If you are looking for the equivalent of the Export PDF function in Adobe Acrobat DC, then you would use the Export PDF API: https://opensource.adobe.com/pdftools-sdk-docs/release/latest/howtos.html#export-pdf

Ben
Participant
January 18, 2022

Thank you for the quick response Ben. Thats really helpful, just to make it more clear, is python sdk available for export API ? I couldn't find the same. 

 

Thanks,

Raymond Camden
Community Manager
Community Manager
November 2, 2021

Are you asking what the application supports? That's not ours (Adobe) - so I don't know if we can help here.
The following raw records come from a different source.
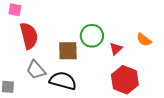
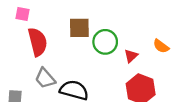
brown square: (68, 51) -> (79, 28), moved

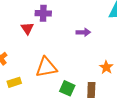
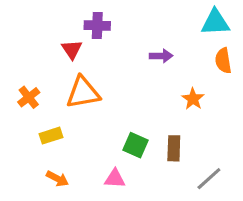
orange triangle: (46, 67) -> (83, 92), moved
orange star: (106, 67) -> (193, 99), moved

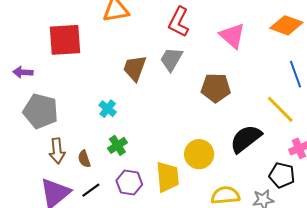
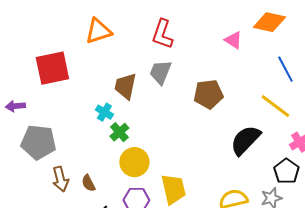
pink triangle: (232, 36) -> (233, 40), moved, size x0.7
cyan cross: (108, 109) -> (104, 112), moved
green cross: (117, 145) -> (119, 132), moved
yellow circle: (199, 154) -> (134, 162), moved
black pentagon: (282, 175) -> (286, 171), turned 30

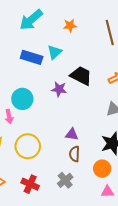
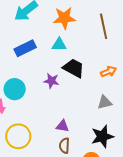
orange star: (70, 26) -> (64, 18), size x1.6
cyan triangle: (55, 52) -> (59, 45), moved, turned 42
blue rectangle: (32, 57) -> (25, 48), turned -45

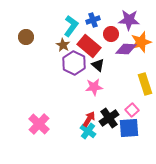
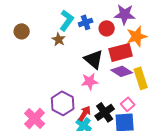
blue cross: (93, 20) -> (86, 22), moved
red rectangle: (89, 46) -> (121, 52), moved, turned -55
purple diamond: (126, 49) -> (122, 71), moved, turned 30
purple hexagon: (74, 63) -> (63, 103), moved
black triangle: (98, 65) -> (94, 59), size x1.5

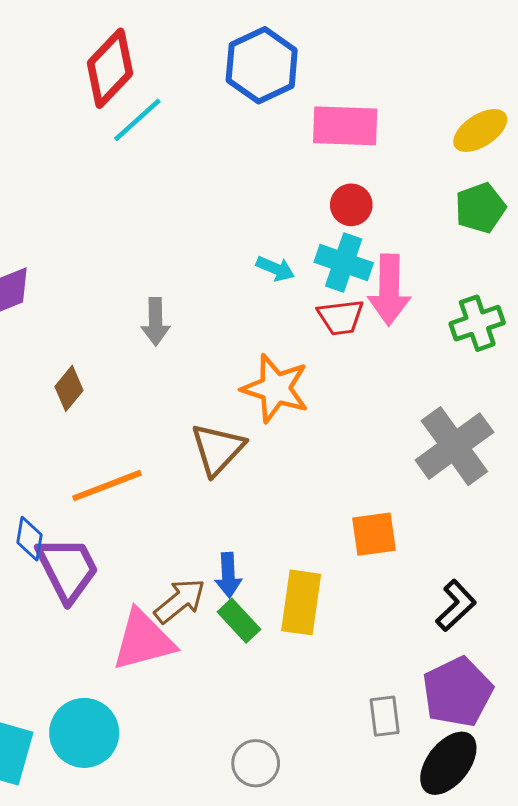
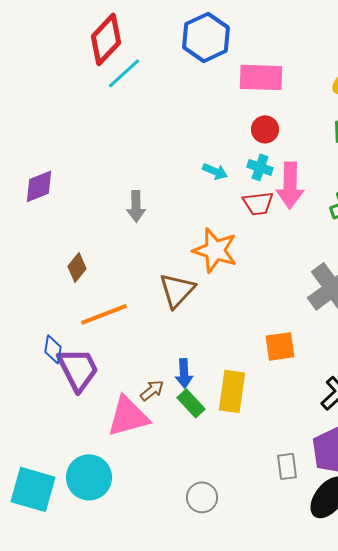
cyan cross: (344, 263) -> (260, 167), size x0.7
brown diamond: (69, 388) -> (77, 267), moved
brown arrow: (180, 601) -> (152, 390), size x0.7

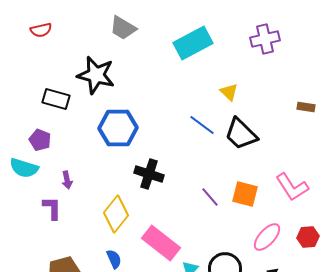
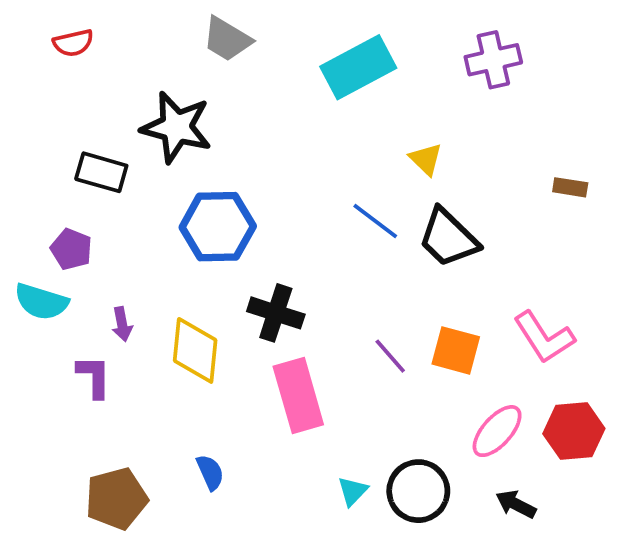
yellow diamond: (116, 214) -> (195, 350), moved, turned -33
red hexagon: (308, 237) -> (574, 431), size x1.4
pink rectangle: (161, 243) -> (298, 395), moved, turned 36

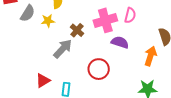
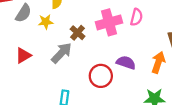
purple semicircle: (120, 42) -> (126, 63), moved
red triangle: (43, 81) -> (23, 56), moved

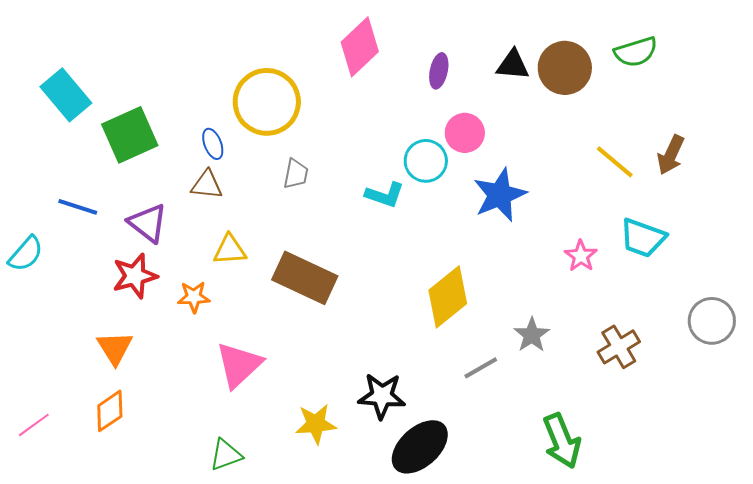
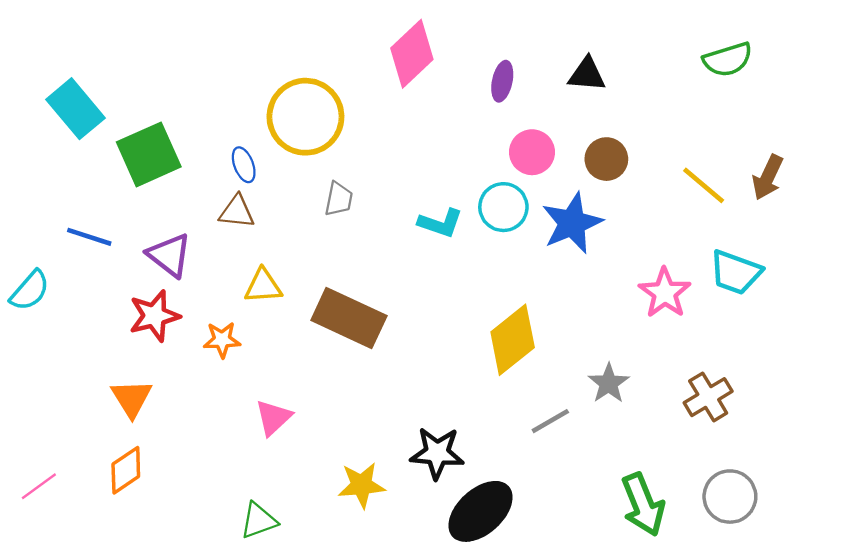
brown circle: (565, 68) -> (606, 159), moved, size x0.7
cyan circle: (426, 161) -> (503, 207), moved
pink star: (581, 256) -> (665, 293), size x1.4
gray circle: (712, 321) -> (730, 497), moved
pink triangle: (239, 365) -> (273, 418), size x0.7

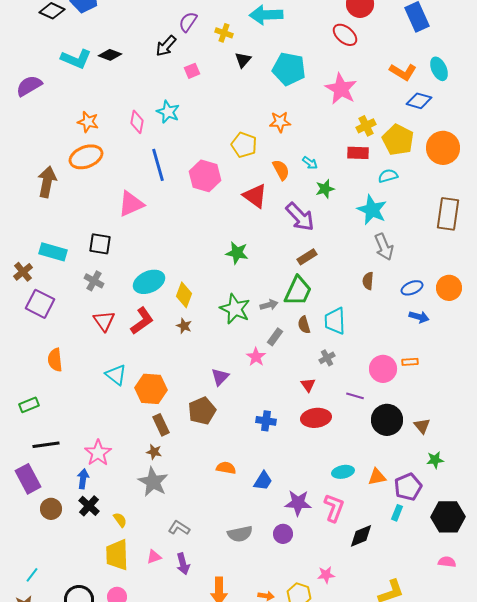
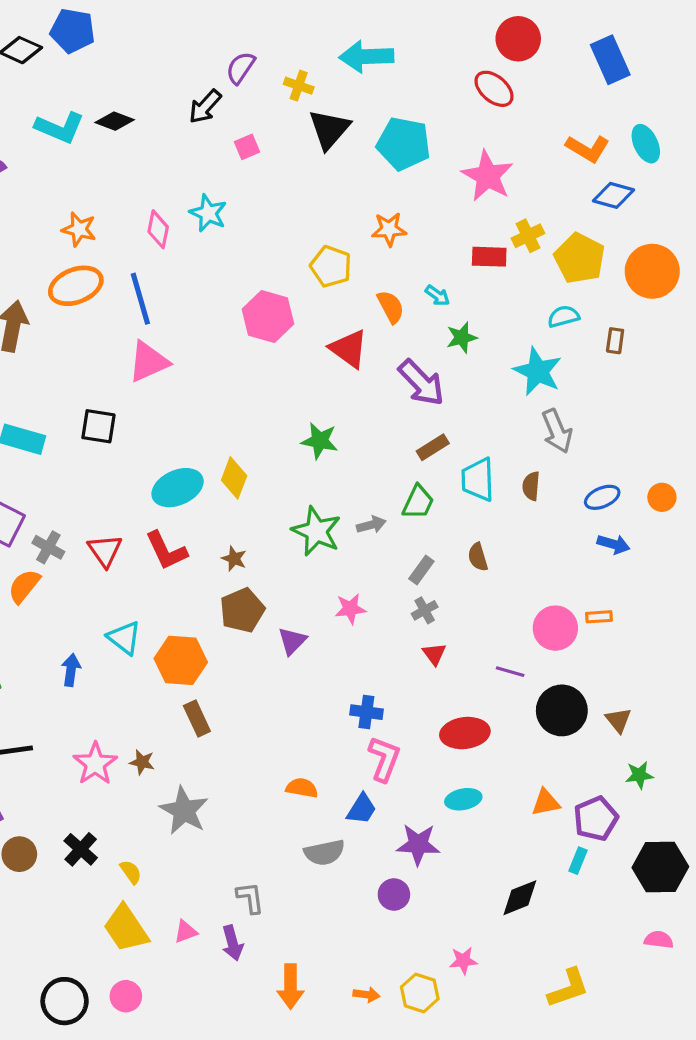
black triangle: (243, 60) -> (329, 129), size x1.6
red rectangle: (358, 153) -> (489, 257), moved
blue line: (158, 165) -> (140, 299), moved
brown rectangle: (448, 214) -> (615, 341), moved, size x0.5
gray cross: (94, 281) -> (48, 547), moved
orange circle: (449, 288) -> (662, 497), size x0.7
green trapezoid: (298, 291) -> (418, 502), size x0.7
yellow diamond: (184, 295) -> (234, 478), moved
red L-shape: (142, 321) -> (166, 551), turned 100
cyan trapezoid: (335, 321) -> (478, 480), moved
brown semicircle: (304, 325) -> (478, 557), moved
gray rectangle: (275, 337) -> (421, 570), moved
pink star: (256, 357) -> (350, 609), turned 30
gray cross: (327, 358) -> (425, 610), moved
orange semicircle: (55, 360) -> (24, 586), moved, turned 45
brown pentagon: (202, 411) -> (242, 610), moved
red ellipse: (316, 418) -> (465, 733), moved
brown star: (154, 452) -> (142, 762), moved
cyan ellipse: (343, 472) -> (463, 799), moved
blue arrow: (83, 479) -> (71, 670), moved
pink L-shape: (334, 508) -> (384, 759), moved
gray L-shape: (179, 528) -> (250, 898), moved, turned 50
gray semicircle: (240, 534) -> (324, 853), moved
yellow trapezoid: (117, 555) -> (126, 928), turned -32

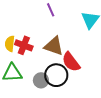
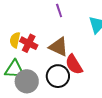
gray circle: (41, 80) -> (27, 81), moved, size x1.5

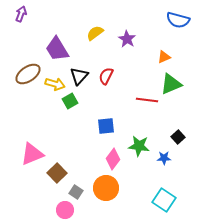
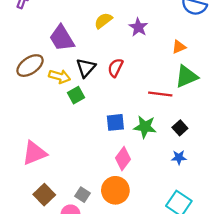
black square: (178, 137) -> (180, 128), moved
green star: (139, 146) -> (145, 127), moved
brown square: (57, 173) -> (44, 195), moved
Did I misunderstand your question?

Participating Frequently
November 2, 2021

Sorry, Ya I don't think I have phrased the question correctly,

What I would like to know is, Is there any specific languages that the PDF Extract API doesn't support?

For instance, when I send a PDF in Hebrew or Bengali language to the PDF Extract API the response I get have incorrect characters.

Attached bellow is one of the responses I got from the PDF Extract API which is from a PDF in Armenien language.

Thank you for the prompt response.

Raymond Camden
Community Manager
Community Manager
November 2, 2021

Thanks for clarifying. According to our docs:

 

Language: The API is currently optimized for English language content. Files containing content in other Latin languages should return good results, but may have issues with non-English punctuation.

 

So I think it's a bit up in the air in terms of what to expect. That being said, would you be able to share any PDFs we can use to help test?